貴方に捧ぐ初恋
女の子たちに囲まれて、私は戸惑う。
1年のクラスには、ポートのチームメイトがほかに2人いた。
その子達も戸惑っているようだ。
「ねぇ、それって中田さんでしょ?」
私は、そうは思ってなかった。
私が安心してゴールができたのはもう一人のゴールがいたから…。
「どこで聞いたの?」
私はその女の子に聞いた。
「コーチがよく私に言ってたんだ。
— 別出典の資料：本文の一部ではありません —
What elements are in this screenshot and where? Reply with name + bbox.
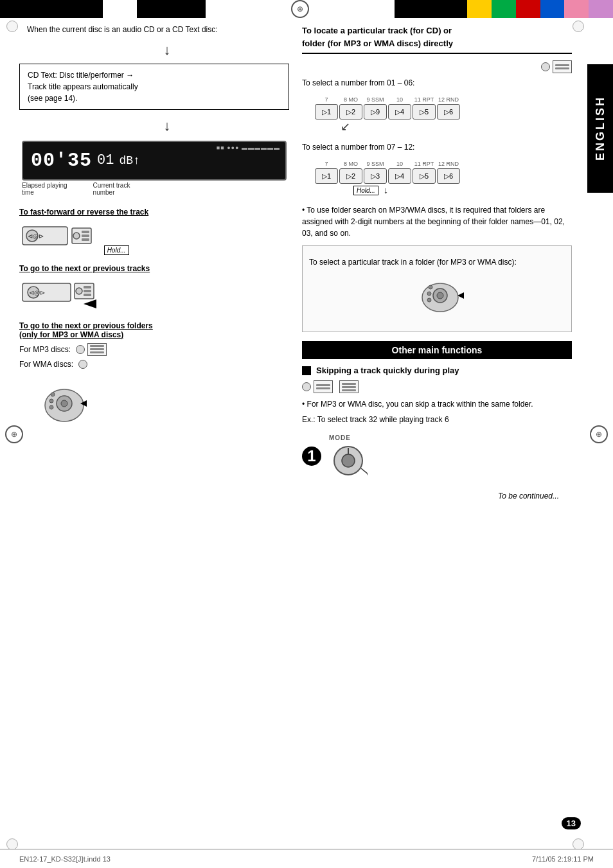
arrow-down-2: ↓	[45, 118, 289, 134]
num-btn-6[interactable]: ▷6	[437, 104, 460, 120]
joystick-illustration	[32, 376, 289, 436]
skip-bar1-2	[316, 387, 330, 389]
top-color-bar: ⊕	[0, 0, 613, 18]
top-bar-left	[0, 0, 206, 18]
display-elapsed-digits: 00'35	[31, 150, 92, 172]
locate-device-row	[302, 60, 572, 73]
num-btn2-5[interactable]: ▷5	[413, 168, 436, 184]
mp3-label: For MP3 discs:	[19, 345, 71, 354]
svg-point-22	[51, 393, 55, 396]
locate-bar1	[555, 64, 569, 66]
current-line1: Current track	[93, 182, 130, 189]
svg-line-34	[361, 468, 368, 475]
bar-red	[516, 0, 540, 18]
num-btn-4[interactable]: ▷4	[388, 104, 411, 120]
next-prev-title: To go to the next or previous tracks	[19, 264, 289, 273]
svg-marker-35	[367, 472, 368, 477]
skip-bar2-3	[342, 389, 356, 391]
language-sidebar: ENGLISH	[587, 64, 613, 193]
select-07-12-label: To select a number from 07 – 12:	[302, 141, 572, 153]
fast-forward-title: To fast-forward or reverse the track	[19, 208, 289, 217]
label2-10: 10	[388, 161, 411, 167]
svg-point-29	[429, 285, 432, 289]
display-unit-container: ■■ ●●● ▬▬▬▬▬▬ 00'35 01 dB↑ Elapsed playi…	[19, 138, 289, 199]
label-10: 10	[388, 96, 411, 103]
svg-point-12	[76, 288, 82, 294]
skip-bar2-1	[342, 383, 356, 385]
mode-button-svg	[329, 443, 368, 478]
arrow-down-hold: ↓	[384, 185, 388, 195]
next-prev-folders-section: To go to the next or previous folders (o…	[19, 321, 289, 436]
bar-blue	[540, 0, 565, 18]
label-7: 7	[315, 96, 338, 103]
locate-title: To locate a particular track (for CD) or…	[302, 24, 572, 49]
num-buttons-row1: 7 8 MO 9 SSM 10 11 RPT 12 RND ▷1 ▷2 ▷9 ▷…	[302, 94, 572, 136]
skip-bars1	[314, 380, 333, 393]
num-btns-row: ▷1 ▷2 ▷9 ▷4 ▷5 ▷6	[302, 104, 572, 120]
hold-label-ff: Hold...	[104, 245, 129, 255]
hold-row: Hold... ↓	[353, 185, 572, 195]
display-small-text: ■■ ●●● ▬▬▬▬▬▬	[217, 145, 280, 151]
bullet-text: When the current disc is an audio CD or …	[27, 24, 289, 35]
skip-bar2-2	[342, 386, 356, 388]
right-circle-mark: ⊕	[590, 425, 608, 443]
num-btn2-4[interactable]: ▷4	[388, 168, 411, 184]
main-content: When the current disc is an audio CD or …	[0, 18, 613, 507]
right-reg-mark: ⊕	[590, 425, 608, 443]
display-labels: Elapsed playing time Current track numbe…	[22, 182, 287, 196]
num-btn-2[interactable]: ▷2	[339, 104, 362, 120]
num-btn2-3[interactable]: ▷3	[364, 168, 387, 184]
skip-device-2	[339, 380, 359, 393]
svg-point-4	[73, 233, 80, 239]
num-btn2-1[interactable]: ▷1	[315, 168, 338, 184]
svg-text:⊲◎⊳: ⊲◎⊳	[29, 289, 45, 296]
folder-track-box: To select a particular track in a folder…	[302, 245, 572, 332]
other-main-functions-heading: Other main functions	[302, 341, 572, 359]
label-8mo: 8 MO	[339, 96, 362, 103]
num-btn-9[interactable]: ▷9	[364, 104, 387, 120]
mp3-bar3	[90, 351, 104, 353]
skipping-heading: Skipping a track quickly during play	[302, 366, 572, 375]
joystick-svg	[32, 376, 96, 434]
display-track-number: 01	[97, 152, 114, 168]
english-label: ENGLISH	[594, 96, 607, 161]
locate-knob	[541, 62, 550, 71]
bar-green	[492, 0, 516, 18]
num-btn2-2[interactable]: ▷2	[339, 168, 362, 184]
locate-device	[541, 60, 572, 73]
label-9ssm: 9 SSM	[364, 96, 387, 103]
skip-knob1	[302, 382, 311, 391]
mp3-bar1	[90, 345, 104, 347]
svg-rect-7	[82, 238, 89, 241]
num-btn-5[interactable]: ▷5	[413, 104, 436, 120]
elapsed-line1: Elapsed playing	[22, 182, 67, 189]
num-btn2-6[interactable]: ▷6	[437, 168, 460, 184]
skipping-device-row	[302, 380, 572, 393]
num-btn-1[interactable]: ▷1	[315, 104, 338, 120]
fast-forward-illustration: ⊲◎⊳ Hold...	[19, 220, 289, 255]
footer-left: EN12-17_KD-S32[J]t.indd 13	[19, 855, 111, 863]
mp3-device	[76, 343, 107, 356]
current-label: Current track number	[93, 182, 130, 196]
locate-bar2	[555, 67, 569, 69]
svg-point-21	[49, 405, 53, 409]
svg-rect-14	[84, 290, 91, 292]
cd-text-box: CD Text: Disc title/performer → Track ti…	[19, 64, 289, 110]
display-db: dB↑	[119, 154, 139, 167]
num-buttons-row2: 7 8 MO 9 SSM 10 11 RPT 12 RND ▷1 ▷2 ▷3 ▷…	[302, 158, 572, 198]
label2-11rpt: 11 RPT	[413, 161, 436, 167]
svg-point-20	[49, 399, 53, 403]
cd-text-line1: CD Text: Disc title/performer →	[28, 69, 281, 81]
label2-8mo: 8 MO	[339, 161, 362, 167]
next-prev-folders-title: To go to the next or previous folders (o…	[19, 321, 289, 339]
svg-point-32	[342, 454, 355, 467]
next-prev-svg: ⊲◎⊳	[19, 277, 109, 312]
select-01-06-label: To select a number from 01 – 06:	[302, 77, 572, 89]
example-text: Ex.: To select track 32 while playing tr…	[302, 414, 572, 425]
current-line2: number	[93, 189, 130, 196]
mp3-bar2	[90, 348, 104, 350]
step-1-number: 1	[302, 447, 321, 466]
corner-mark-top-right	[573, 21, 584, 32]
top-bar-center: ⊕	[206, 0, 395, 18]
curved-arrow-1: ↙	[341, 120, 572, 134]
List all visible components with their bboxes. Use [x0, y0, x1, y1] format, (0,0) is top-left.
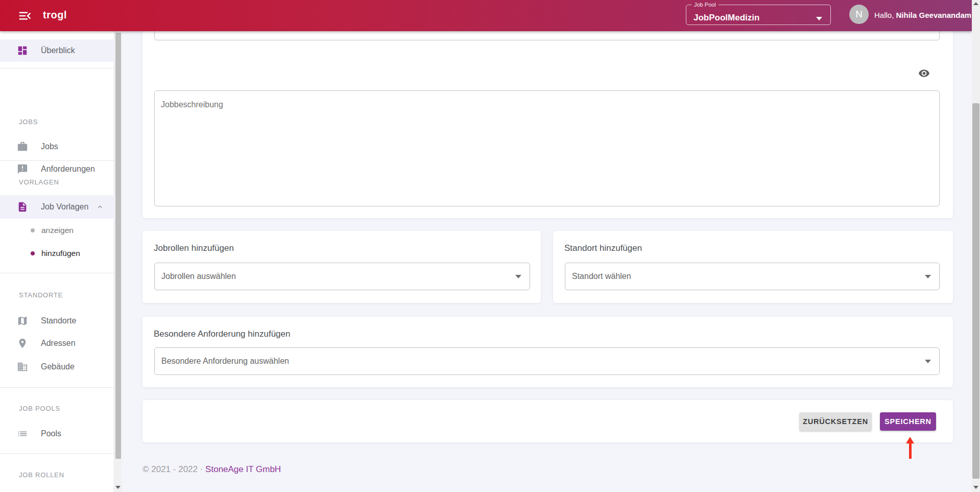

」
「でも、私じゃないと思うよ?愛流(メグル)ちゃんじゃない?」
愛流ちゃんとはもう一人のゴールの子の名前。
「メグルちゃん?」
「あっ、酒井さん。5組の…」
「そうなんだ。でも、一つだけ聞いていい?」
その女の子は私に聞いた。
「中田さんと酒井さん、どっちの方が背、高い?」
そのときは、酒井さんより私の方が背、高かった。
「私だけど…。」
その女の子が、確信を持って言った。
「じゃぁ、中田さんだよ。いつもコーチ言ってたし、M小の背の高い方のゴールだって。中田さん、有名なんだよ?」
初めのころは良かったんだ。
こんな名誉的な噂だったから…。
そんな噂がどんどん変化していく。